I guess what I’m driving at is if Kinsey thought the missionary position vanilla enough to call it “the missionary position,” then maybe the missionary position is a good thing. I don’t begrudge any position that brings two consenting adults pleasure—from The Snorting Wildebeest to the Flying Wallenda. But give me the good old-fashioned missionary position any day over a guy having sex with his toothbrush.
Dear Matt,
I am infatuated with the actress Holly Taylor from The Americans. One might even say in love. To be sure, Miss Taylor is of legal age, 19 years old. But she plays a 15 year old on the hit FX series. So is it wrong for me to have a thing for her?
Yours Truly,
Conflicted
I have not watched The Americans. For the uninitiated, it is a series about undercover Russian spies passing themselves off as Americans in the United States—a plotline that we now just call “the Trump administration.”

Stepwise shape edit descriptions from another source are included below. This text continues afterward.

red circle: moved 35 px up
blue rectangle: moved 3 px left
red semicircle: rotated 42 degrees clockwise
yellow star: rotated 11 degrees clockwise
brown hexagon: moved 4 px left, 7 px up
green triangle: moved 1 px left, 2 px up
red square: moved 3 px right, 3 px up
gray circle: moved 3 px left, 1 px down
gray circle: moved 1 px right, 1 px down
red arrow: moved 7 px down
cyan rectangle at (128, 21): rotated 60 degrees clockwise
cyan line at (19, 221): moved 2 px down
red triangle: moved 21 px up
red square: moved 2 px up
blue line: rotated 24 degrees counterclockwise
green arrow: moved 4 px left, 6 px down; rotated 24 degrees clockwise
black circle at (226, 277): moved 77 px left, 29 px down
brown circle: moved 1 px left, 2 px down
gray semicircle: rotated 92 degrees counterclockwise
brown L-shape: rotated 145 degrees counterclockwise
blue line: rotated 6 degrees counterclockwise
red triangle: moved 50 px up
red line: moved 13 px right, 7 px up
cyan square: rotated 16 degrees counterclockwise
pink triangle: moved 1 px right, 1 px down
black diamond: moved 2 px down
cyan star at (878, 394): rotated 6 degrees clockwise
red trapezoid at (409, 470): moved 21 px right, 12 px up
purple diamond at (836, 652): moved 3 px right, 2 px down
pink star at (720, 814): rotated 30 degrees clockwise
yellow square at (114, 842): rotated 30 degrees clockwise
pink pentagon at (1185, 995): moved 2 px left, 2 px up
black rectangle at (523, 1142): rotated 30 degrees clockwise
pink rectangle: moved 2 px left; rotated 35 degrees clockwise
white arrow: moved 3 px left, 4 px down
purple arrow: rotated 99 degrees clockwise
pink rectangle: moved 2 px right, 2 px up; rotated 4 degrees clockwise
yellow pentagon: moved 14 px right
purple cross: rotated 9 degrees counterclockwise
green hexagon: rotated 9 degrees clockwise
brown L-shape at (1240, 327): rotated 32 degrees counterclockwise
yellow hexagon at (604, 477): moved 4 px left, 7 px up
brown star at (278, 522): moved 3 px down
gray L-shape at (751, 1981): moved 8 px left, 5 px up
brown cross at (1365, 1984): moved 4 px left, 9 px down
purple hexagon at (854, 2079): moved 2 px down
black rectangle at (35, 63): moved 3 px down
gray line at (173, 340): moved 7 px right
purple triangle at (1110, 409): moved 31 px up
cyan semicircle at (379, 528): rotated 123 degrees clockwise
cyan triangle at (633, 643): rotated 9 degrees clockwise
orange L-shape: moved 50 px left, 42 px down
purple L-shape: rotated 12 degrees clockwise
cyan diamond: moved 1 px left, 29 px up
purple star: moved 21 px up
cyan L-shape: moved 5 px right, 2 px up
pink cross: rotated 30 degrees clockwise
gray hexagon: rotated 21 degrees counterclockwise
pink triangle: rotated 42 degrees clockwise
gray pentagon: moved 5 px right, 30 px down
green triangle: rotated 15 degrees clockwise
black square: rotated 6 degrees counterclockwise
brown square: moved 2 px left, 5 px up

My initial verdict is that you’re okay. Better that Holly Taylor is a 19 year old playing a 15 year old, than a 15 year old playing a 19 year old. If it were the latter, I’d be compelled under faux-advice columnist protocol to report you to the authorities. However, not being familiar with the show, I just Googled up Miss Taylor, and she appears to be a 19 year old playing a 12 year old. She’s very young-looking. Which makes you kind of creepy.
As a professional student of human behavior, I assume, from the tone of your letter, that you’re a middle-aged man, or thereabouts. I suggest crushing on actresses closer to your own age. In the very same show stars the eternally appealing Keri Russell, who plays Holly’s mother. She is presently 40 years old. I’ve had a crush on her since she starred in Felicity, the ’90s-era show in which Russell, then around 22 years old, played a 17 year old, at a time when I was 28 years old. Thus proving my moral superiority—I’m no pervy weirdo like you and Alfred Kinsey.